SRA Abstract

 

My current research in the area of theater and live performance focuses on the application of technology to production design. Specifically, I am interested in developing and disseminating new solutions for automation and control systems for stage machinery and live theatrical effects. This work has the following goals: 1) to develop highly flexible systems that promote a wide range of artistic experimentation and implementation across a variety of performance venues, 2) to integrate the technology currently used by theater practitioners, and 3) to utilize the existing and affordable industrial-control components recently available as a result of advances in microprocessor control and power electronics. I believe this research will offer the artists, technicians, and crafts-people who collaborate on performance a broader set of tools with which to work.

I have already completed a first phase of this larger project by researching and then developing a guide to the selection of motor drives for theater stage machinery. The next portion of the of research entails development of an electronic control system that works as an interface between an operator (stagehand) and this motor drive technology. I plan to incorporate a control protocol familiar to performance, MIDI (Musical Instrument Digital Interface), as a means of recording an operator’s actions while manipulating a mechanized scenic effect. Originally devised to allow electronic keyboard synthesizers to talk to and remotely control one another, the MIDI standard and its implementation have grown into a variety of protocols that already allow a great many devices used in the entertainment industry to communicate. There are, as a result of the ubiquitous and familiar nature of MIDI, a great many devices already available to integrate into my proposed control system. Further, the electronic signals sent with this protocol are easily recorded, edited, and replayed, so the implementation of the control system can easily adapt to the changing needs of a live performance situation.

I will devote my work under a University Research Institute--Summer Research Award toward the laboratory/workshop time needed to develop a working prototype of my proposed system. My focus in the lab/shop will be 1) construction of a test-bed or small-scale mockup of a scenic device that this new system will control, 2) identification, assembly, and testing of the machine interface and control system, and 3) investigation of the computer software necessary to record, edit, and replay the control information. I am seeking this grant in particular as I feel that the summer offers the rare opportunity for unbroken time in process development without the pressures of our College’s production season and the demands of teaching in the long semesters.
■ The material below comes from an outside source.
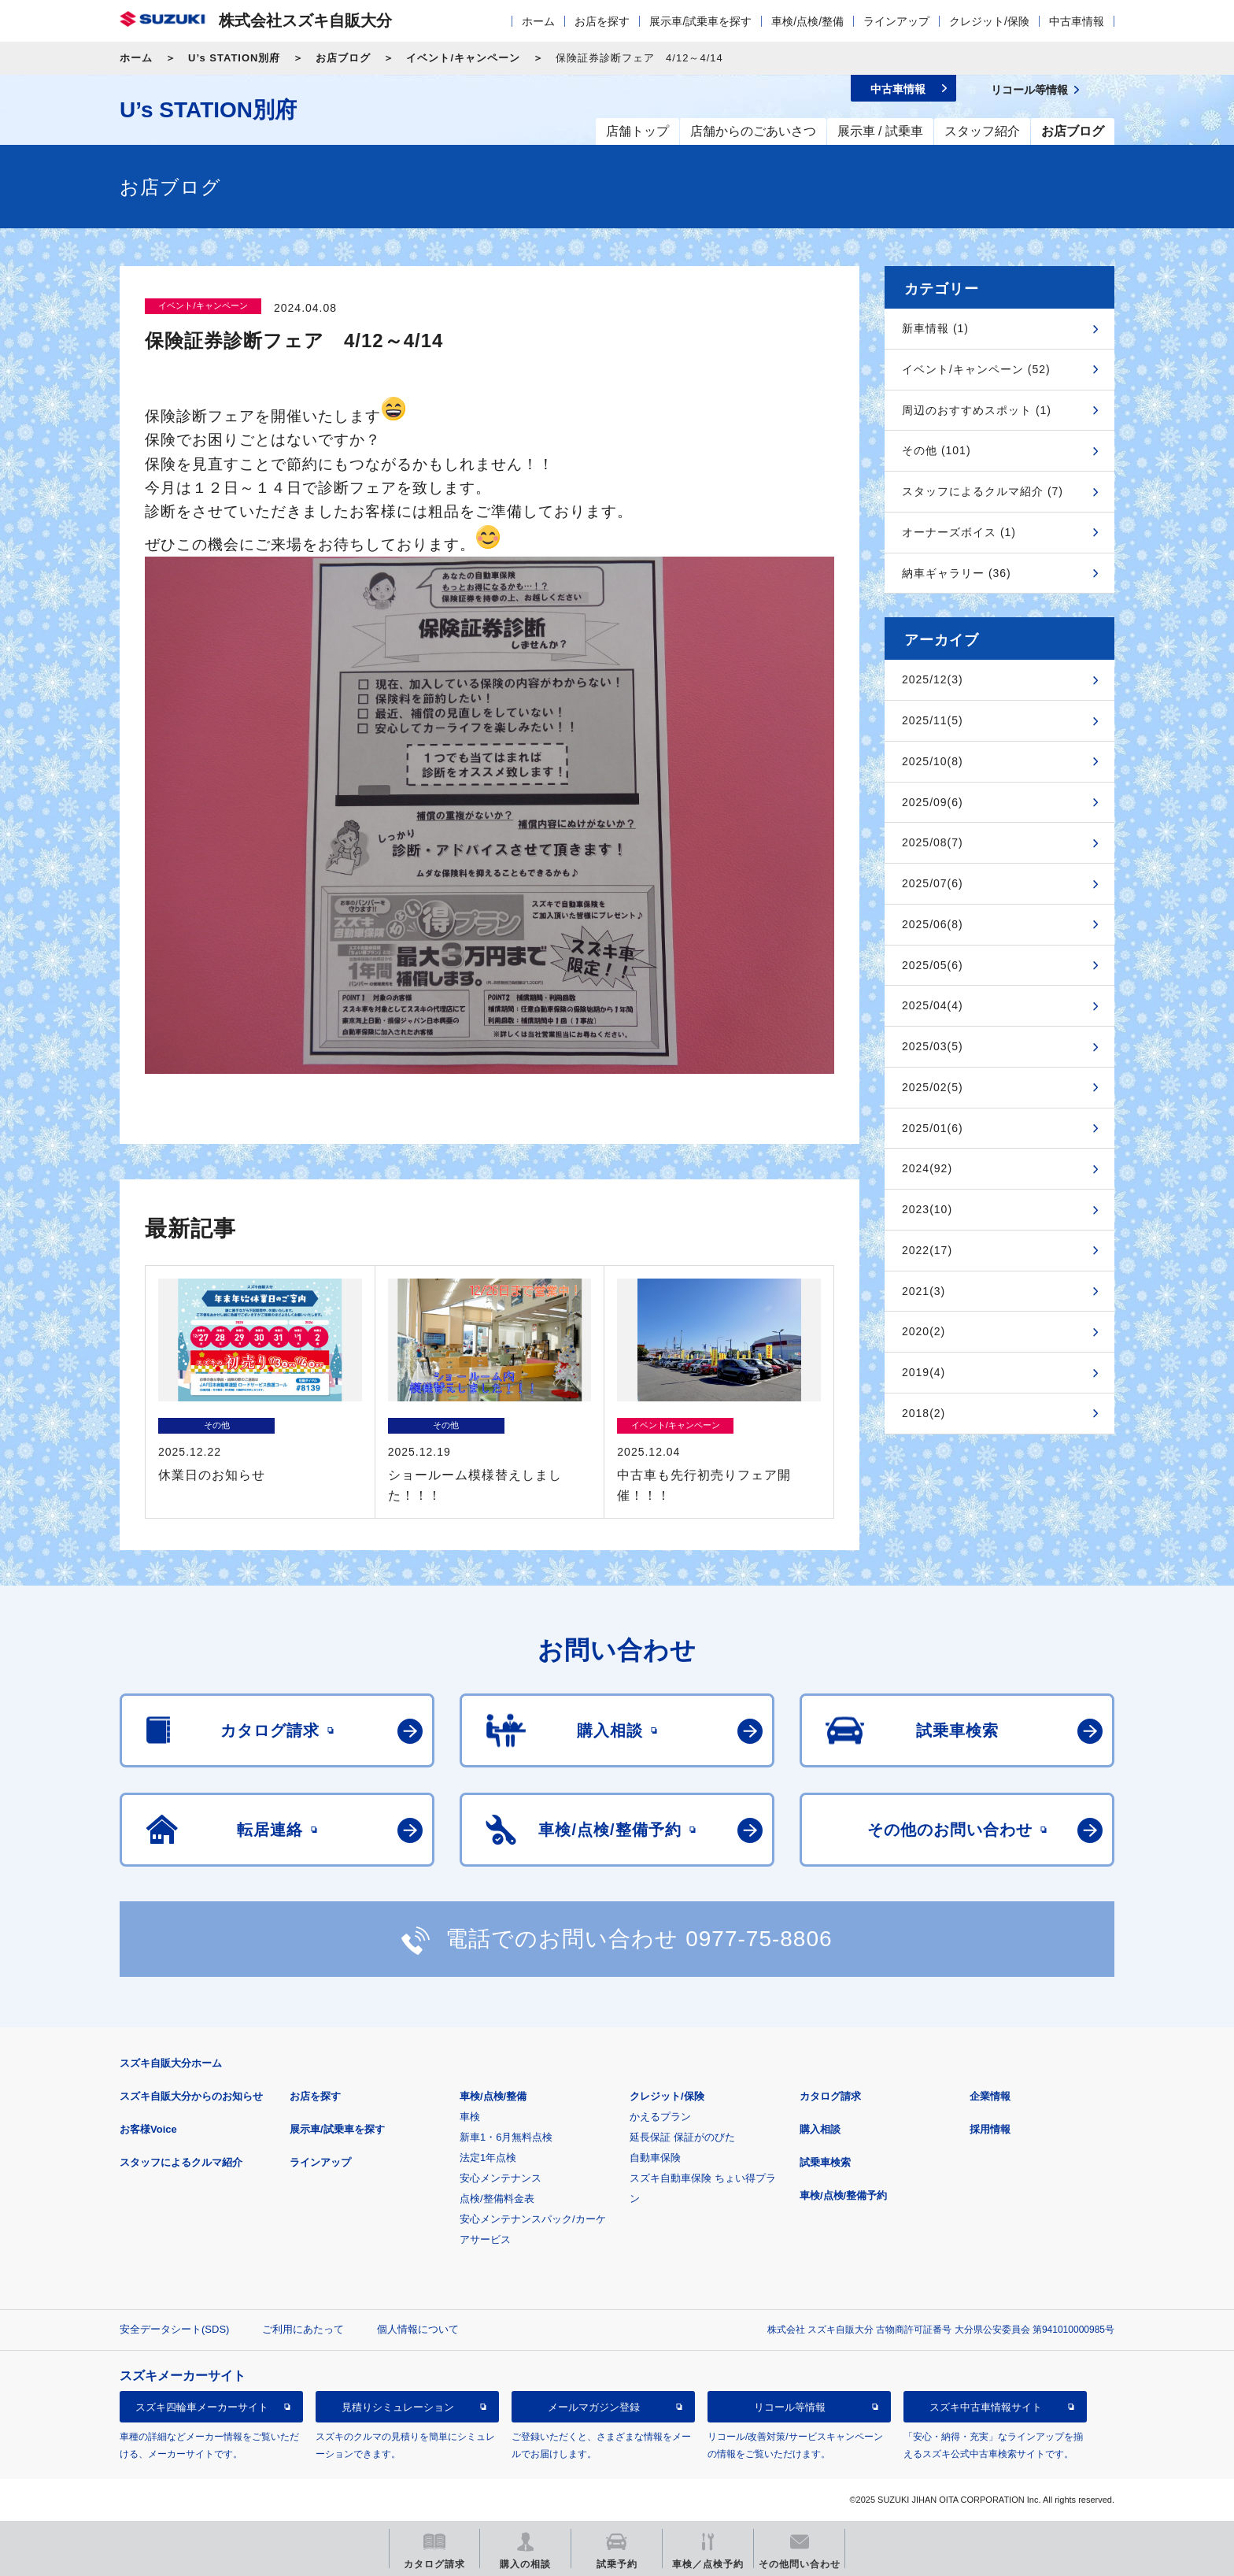  Describe the element at coordinates (932, 1087) in the screenshot. I see `2025/02(5)` at that location.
I intend to have, once the grant period expires, a working prototype of my system that can be more rigorously tested in live performance. I anticipate this will first involve a collaboration with a University of Texas College of Fine Arts production, and later a collaboration with one of the country’s regional theaters. The results of the development and collaborative testing phase of my research will make an ideal submission as an article for publication, as well as a springboard toward additional research on further additions and refinements to the field of motion control for the stage.